▶ The problem:
In the records below, find the line that contains "みずほダイレクトログイン", then write out that line and each one after it exactly, up to and including the last.

Dataset entries:
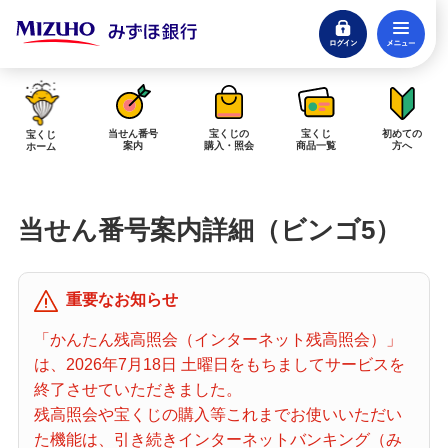
ログイン
メ
閉じる
みずほダイレクトログイン
当せん番号
宝くじの
宝くじ
初めての
宝くじ
案内
購入・照会
商品一覧
方へ
ホーム
インターネットで販売予定の宝くじ
当せん番号案内詳細（ビンゴ5）
当せん金の受取方法について
「金額が合わない」「入金されていない」にお答えします。
購入した宝くじの確認方法について
重要なお知らせ
「代金が引き落としされない」「購入明細に表示されない」にお答えしま
「かんたん残高照会（インターネット残高照会）」
す。
は、2026年7月18日 土曜日をもちましてサービスを
終了させていただきました。
宝くじホーム
残高照会や宝くじの購入等これまでお使いいただい
た機能は、引き続きインターネットバンキング（み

▶ Written solution:
みずほダイレクトログイン
当せん番号
宝くじの
宝くじ
初めての
宝くじ
案内
購入・照会
商品一覧
方へ
ホーム
インターネットで販売予定の宝くじ
当せん番号案内詳細（ビンゴ5）
当せん金の受取方法について
「金額が合わない」「入金されていない」にお答えします。
購入した宝くじの確認方法について
重要なお知らせ
「代金が引き落としされない」「購入明細に表示されない」にお答えしま
「かんたん残高照会（インターネット残高照会）」
す。
は、2026年7月18日 土曜日をもちましてサービスを
終了させていただきました。
宝くじホーム
残高照会や宝くじの購入等これまでお使いいただい
た機能は、引き続きインターネットバンキング（み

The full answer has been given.